[Document layout analysis data]

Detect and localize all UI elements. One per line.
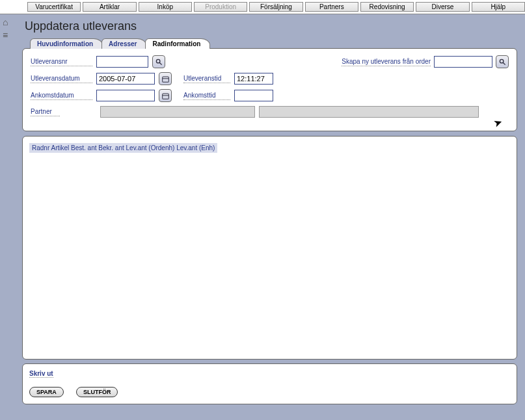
finish-button[interactable]: SLUTFÖR (76, 387, 118, 397)
svg-rect-6 (162, 94, 168, 99)
menu-artiklar[interactable]: Artiklar (83, 2, 136, 12)
tab-strip: Huvudinformation Adresser Radinformation (30, 38, 521, 49)
calendar-icon (162, 75, 169, 83)
search-icon (155, 59, 163, 66)
svg-rect-4 (162, 77, 168, 82)
grid-header: Radnr Artikel Best. ant Bekr. ant Lev.an… (29, 143, 217, 153)
home-icon[interactable]: ⌂ (3, 17, 13, 27)
tab-adresser[interactable]: Adresser (101, 38, 146, 49)
ankomstdatum-input[interactable] (96, 90, 155, 101)
svg-point-2 (500, 59, 504, 63)
save-button[interactable]: SPARA (29, 387, 64, 397)
menu-forsaljning[interactable]: Försäljning (249, 2, 303, 12)
menu-produktion: Produktion (194, 2, 247, 12)
skapa-order-input[interactable] (434, 56, 492, 68)
menu-inkop[interactable]: Inköp (139, 2, 192, 12)
partner-input-2[interactable] (259, 106, 479, 118)
menu-varucertifikat[interactable]: Varucertifikat (27, 2, 81, 12)
ankomsttid-label: Ankomsttid (183, 92, 230, 100)
svg-line-1 (159, 62, 161, 64)
page-title: Uppdatera utleverans (18, 16, 521, 38)
svg-point-0 (156, 59, 160, 63)
list-icon[interactable]: ≡ (3, 30, 13, 40)
utleveransdatum-calendar-button[interactable] (159, 72, 172, 85)
calendar-icon (162, 92, 169, 99)
content-area: Uppdatera utleverans Huvudinformation Ad… (18, 16, 521, 416)
menu-partners[interactable]: Partners (305, 2, 358, 12)
skapa-search-button[interactable] (496, 55, 509, 68)
search-icon (499, 59, 506, 66)
left-toolbar: ⌂ ≡ (3, 17, 16, 43)
utleveransdatum-label: Utleveransdatum (31, 75, 92, 83)
bottom-panel: Skriv ut SPARA SLUTFÖR (22, 363, 517, 404)
ankomsttid-input[interactable] (234, 90, 273, 101)
utleveransnr-label: Utleveransnr (31, 58, 92, 66)
menu-hjalp[interactable]: Hjälp (472, 2, 525, 12)
form-panel: Utleveransnr Skapa ny utleverans från or… (22, 48, 517, 131)
menu-diverse[interactable]: Diverse (416, 2, 469, 12)
tab-radinformation[interactable]: Radinformation (145, 38, 210, 49)
partner-label: Partner (31, 108, 60, 116)
utleveransdatum-input[interactable] (96, 73, 155, 85)
print-link[interactable]: Skriv ut (29, 370, 53, 378)
tab-huvudinformation[interactable]: Huvudinformation (30, 38, 103, 49)
svg-line-3 (503, 62, 505, 64)
main-menu-bar: Varucertifikat Artiklar Inköp Produktion… (0, 0, 525, 14)
skapa-label: Skapa ny utleverans från order (342, 58, 431, 66)
utleveranstid-label: Utleveranstid (183, 75, 230, 83)
utleveranstid-input[interactable] (234, 73, 273, 85)
utleveransnr-input[interactable] (96, 56, 148, 68)
menu-redovisning[interactable]: Redovisning (360, 2, 414, 12)
ankomstdatum-label: Ankomstdatum (31, 92, 92, 100)
grid-panel: Radnr Artikel Best. ant Bekr. ant Lev.an… (22, 136, 517, 360)
ankomstdatum-calendar-button[interactable] (159, 89, 172, 102)
partner-input-1[interactable] (100, 106, 255, 118)
utleveransnr-search-button[interactable] (152, 55, 165, 68)
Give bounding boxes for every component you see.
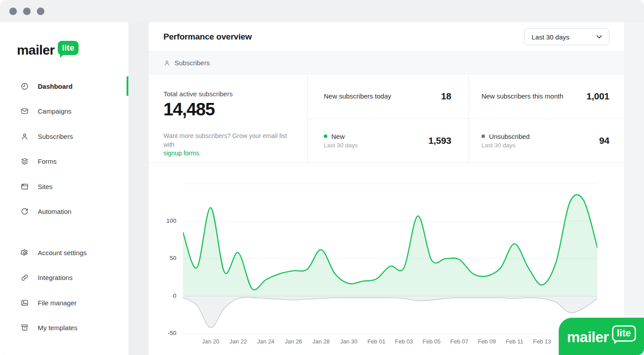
tab-subscribers-label: Subscribers [175, 59, 210, 67]
sidebar-item-automation[interactable]: Automation [0, 199, 128, 225]
y-axis-tick-100: 100 [154, 217, 176, 224]
sidebar-item-label: Forms [38, 158, 57, 165]
stats-summary: Total active subscribers 14,485 Want mor… [149, 74, 624, 163]
sidebar-item-label: Integrations [38, 274, 72, 281]
sidebar-item-label: Account settings [38, 249, 87, 256]
new-subscribers-today-card: New subscribers today 18 [308, 74, 468, 118]
sidebar-item-file-manager[interactable]: File manager [0, 290, 128, 316]
date-range-value: Last 30 days [532, 33, 569, 41]
x-axis-tick-jan-24: Jan 24 [252, 338, 280, 345]
sidebar-item-label: My templates [38, 324, 77, 331]
sidebar-item-sites[interactable]: Sites [0, 174, 128, 199]
unsubscribed-value: 94 [599, 135, 609, 146]
sidebar-item-integrations[interactable]: Integrations [0, 265, 128, 291]
unsubscribed-sublabel: Last 30 days [481, 142, 530, 149]
sidebar-item-label: Automation [38, 208, 72, 215]
sidebar-item-label: Subscribers [38, 133, 73, 140]
x-axis-tick-feb-03: Feb 03 [390, 338, 418, 345]
envelope-icon [20, 107, 29, 115]
window-dot-1[interactable] [9, 8, 17, 15]
sidebar-item-dashboard[interactable]: Dashboard [0, 74, 128, 99]
window-dot-2[interactable] [23, 8, 31, 15]
y-axis-tick-0: 0 [154, 292, 176, 299]
unsubscribed-label: Unsubscribed [489, 133, 530, 140]
link-icon [20, 273, 29, 282]
total-subscribers-card: Total active subscribers 14,485 Want mor… [149, 74, 307, 162]
new-subscribers-month-card: New subscribers this month 1,001 [469, 74, 624, 118]
right-margin-strip [624, 22, 644, 355]
x-axis-tick-feb-13: Feb 13 [529, 338, 556, 345]
new-dot [324, 134, 327, 138]
sidebar-item-subscribers[interactable]: Subscribers [0, 124, 128, 149]
new-30days-sublabel: Last 30 days [324, 142, 358, 149]
mailerlite-corner-badge: mailer lite [559, 318, 644, 355]
window-chrome [0, 0, 644, 22]
layers-icon [20, 157, 29, 166]
sidebar-item-label: File manager [38, 299, 77, 307]
window-dot-3[interactable] [37, 8, 44, 15]
new-today-label: New subscribers today [324, 92, 391, 100]
sidebar-nav-secondary: Account settingsIntegrationsFile manager… [0, 240, 128, 340]
new-month-label: New subscribers this month [481, 92, 563, 100]
new-30days-value: 1,593 [428, 135, 451, 146]
refresh-icon [20, 207, 29, 216]
new-today-value: 18 [441, 91, 451, 102]
signup-forms-link[interactable]: signup forms. [163, 150, 201, 157]
active-item-indicator [127, 76, 128, 96]
x-axis-tick-feb-01: Feb 01 [362, 338, 390, 345]
x-axis-tick-feb-07: Feb 07 [445, 338, 473, 345]
clock-icon [20, 82, 29, 91]
archive-icon [20, 323, 29, 332]
x-axis-tick-jan-22: Jan 22 [224, 338, 252, 345]
x-axis-tick-jan-26: Jan 26 [280, 338, 307, 345]
badge-wordmark: mailer [567, 329, 608, 346]
person-icon [163, 59, 171, 67]
page-header: Performance overview Last 30 days [149, 22, 624, 52]
app-window: mailer lite DashboardCampaignsSubscriber… [0, 0, 644, 355]
y-axis-tick--50: -50 [154, 330, 176, 336]
unsubscribed-dot [481, 134, 485, 138]
x-axis-tick-feb-09: Feb 09 [473, 338, 501, 345]
sidebar-nav-primary: DashboardCampaignsSubscribersFormsSitesA… [0, 74, 128, 224]
new-30days-card: New Last 30 days 1,593 [308, 118, 468, 163]
sidebar-item-label: Dashboard [38, 83, 72, 90]
unsubscribed-series-line [183, 297, 597, 327]
gear-icon [20, 248, 29, 257]
unsubscribed-series-area [183, 296, 597, 328]
report-tabs: Subscribers [149, 52, 624, 74]
logo-lite-bubble: lite [58, 41, 79, 55]
y-axis-tick-50: 50 [154, 255, 176, 261]
x-axis-tick-jan-28: Jan 28 [307, 338, 335, 345]
tab-subscribers[interactable]: Subscribers [163, 59, 210, 67]
new-series-area [183, 195, 597, 296]
sidebar-main-gap [128, 22, 149, 355]
x-axis-tick-jan-30: Jan 30 [335, 338, 362, 345]
new-month-value: 1,001 [586, 91, 609, 102]
main-content: Performance overview Last 30 days Subscr… [149, 22, 624, 355]
sidebar: mailer lite DashboardCampaignsSubscriber… [0, 22, 128, 355]
sidebar-item-my-templates[interactable]: My templates [0, 316, 128, 341]
page-title: Performance overview [163, 32, 252, 42]
new-30days-label: New [331, 133, 345, 140]
sidebar-item-account-settings[interactable]: Account settings [0, 240, 128, 265]
sidebar-item-forms[interactable]: Forms [0, 149, 128, 174]
badge-lite-bubble: lite [612, 325, 636, 342]
x-axis-tick-feb-11: Feb 11 [501, 338, 528, 345]
browser-icon [20, 182, 29, 191]
mailerlite-logo[interactable]: mailer lite [0, 41, 128, 59]
x-axis-tick-jan-20: Jan 20 [197, 338, 224, 345]
total-subscribers-value: 14,485 [163, 99, 298, 119]
person-icon [20, 132, 29, 141]
unsubscribed-30days-card: Unsubscribed Last 30 days 94 [469, 118, 624, 163]
sidebar-item-label: Campaigns [38, 107, 72, 115]
sidebar-item-label: Sites [38, 183, 52, 190]
promo-text: Want more subscribers? Grow your email l… [163, 132, 287, 148]
image-icon [20, 299, 29, 307]
date-range-select[interactable]: Last 30 days [524, 28, 609, 45]
subscribers-area-chart: 100500-50Jan 20Jan 22Jan 24Jan 26Jan 28J… [149, 163, 624, 355]
chevron-down-icon [596, 35, 602, 39]
sidebar-item-campaigns[interactable]: Campaigns [0, 99, 128, 124]
chart-plot-area[interactable] [183, 181, 597, 340]
total-subscribers-label: Total active subscribers [163, 90, 298, 98]
logo-wordmark: mailer [17, 43, 55, 58]
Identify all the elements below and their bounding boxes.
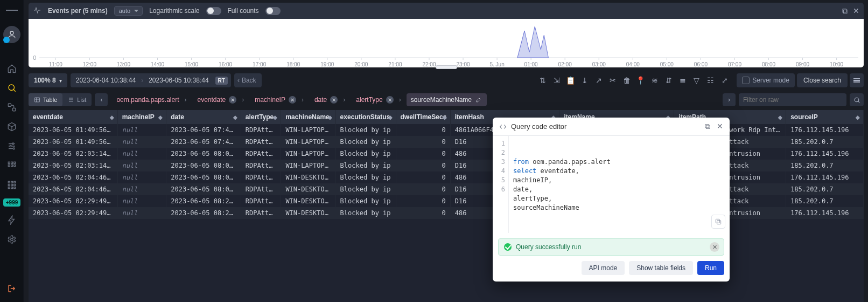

## Exercise
Gather every line from the entries above where the word "link" appears, and copy them.

## Response
print-link[interactable]: Skriv ut (29, 370, 53, 378)
link-icon [20, 273, 29, 282]
signup-forms-link[interactable]: signup forms. [163, 150, 201, 157]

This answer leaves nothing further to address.